Weitere Veränderungen gibt es im Finanzressort: Julia Kloke wechselt von der Bertelsmann-Tochter Riverty und wird zum 1. Mai neue Finanzvorständin. Sie folgt auf Ingrid Heisserer, die das Unternehmen verlässt – ebenso wie Carsten Schwecke, bisher Chief Commercial, Tech and Data Officer. Die Vorstände Andreas Fischer, Inga Leschek und Max Orgonyi behalten ihre Positionen.
„Das neue Team vereint die besten Talente und Prozesse beider Organisationen“, betont Thomas Rabe, CEO der RTL Group. „So können wir das volle Potenzial dieser Fusion heben.“
Finanzielle Details: 530 Millionen Euro als Maximalpreis
Die Übernahme hat einen klaren Preisrahmen: RTL zahlt zunächst 150 Millionen Euro in bar an Comcast, den Mutterkonzern von Sky. Hinzu kommt eine variable Komponente, die an die Aktienkursentwicklung der RTL Group gekoppelt ist. Diese Earn-out-Klausel ist auf 377 Millionen Euro gedeckelt – der Gesamtpreis kann also auf bis zu 530 Millionen Euro steigen.
Die EU-Kommission stellte fest, dass der Zusammenschluss den Wettbewerb im Europäischen Wirtschaftsraum nicht wesentlich beeinträchtigt. Anders als von manchen Beobachtern befürchtet, musste RTL keine Zugeständnisse im Werbemarkt machen. Die Kommission begründete ihre Entscheidung mit dem wachsenden Druck globaler Streaming-Plattformen auf traditionelle Sender.

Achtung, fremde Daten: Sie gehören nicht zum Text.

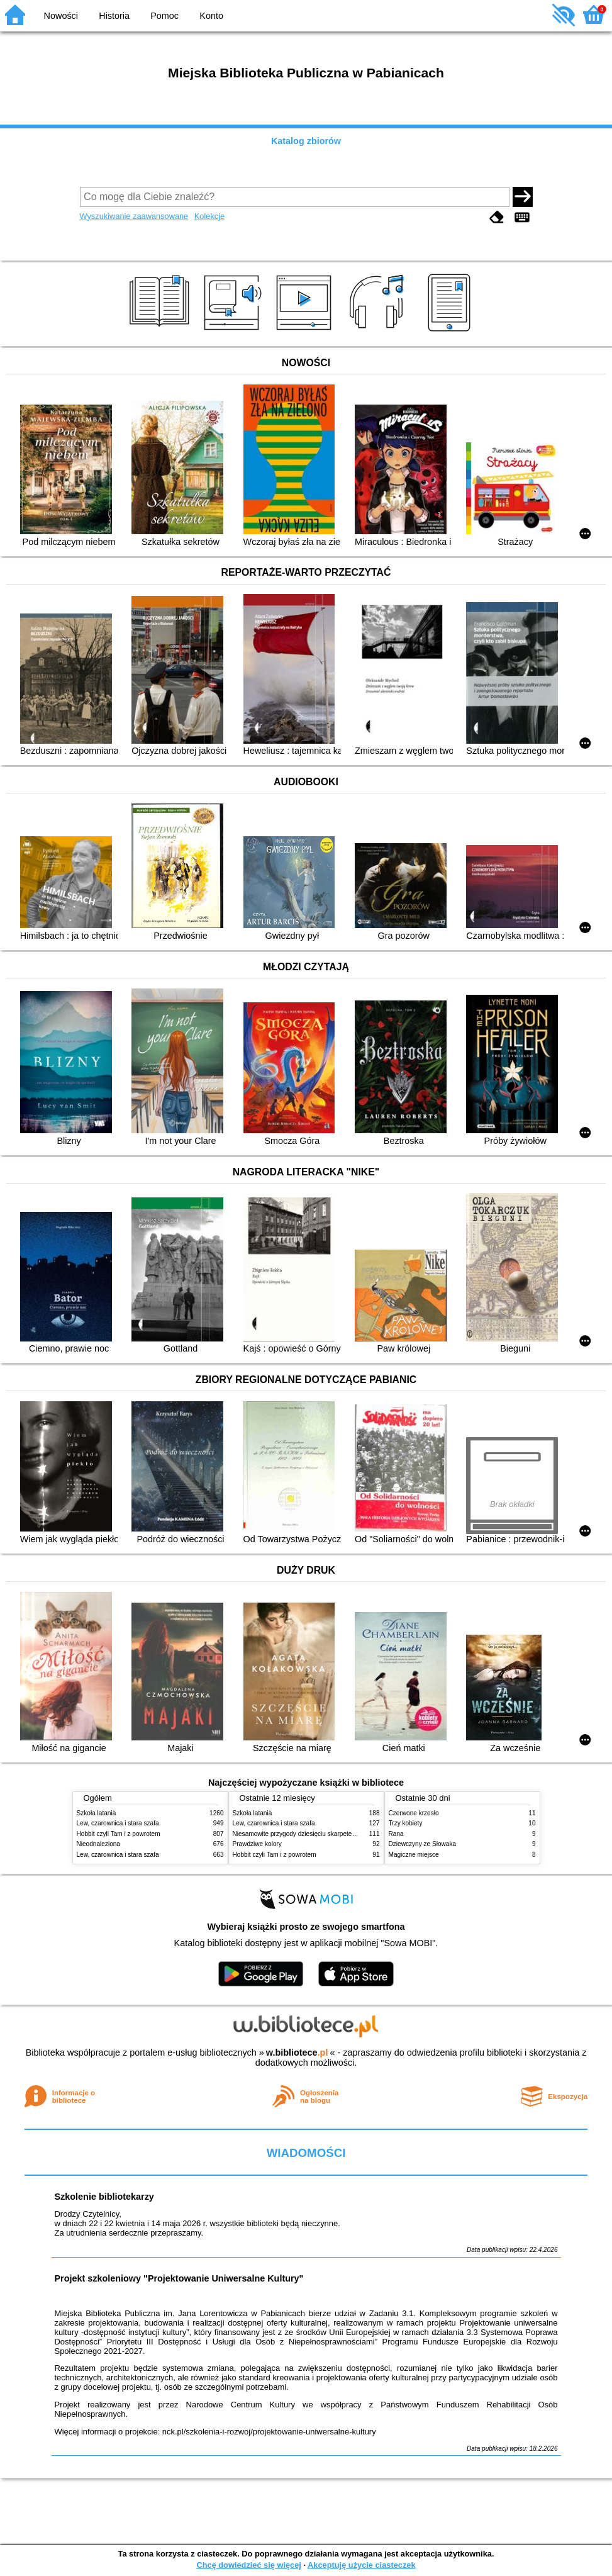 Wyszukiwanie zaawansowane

Der Vollzug der Transaktion ist für den 1. Juni 2026 geplant. Analysten rechnen damit, dass rund 45 Prozent des Umsatzes des fusionierten Unternehmens aus Abonnement-Modellen stammen werden – ein strategischer Wandel für RTL, das sich vom werbefinanzierten Sender zum hybriden Medienhaus entwickelt.
Sportrechte: Mehr Bundesliga im Free-TV
Ein zentrales Argument für die Übernahme ist die Bündelung hochwertiger Inhalte, vor allem im Premium-Sport. Sky Deutschland besitzt die Rechte an der Fußball-Bundesliga, dem DFB-Pokal, der englischen Premier League und der Formel 1. RTL bringt seine Unterhaltungs- und Nachrichtenmarken ein.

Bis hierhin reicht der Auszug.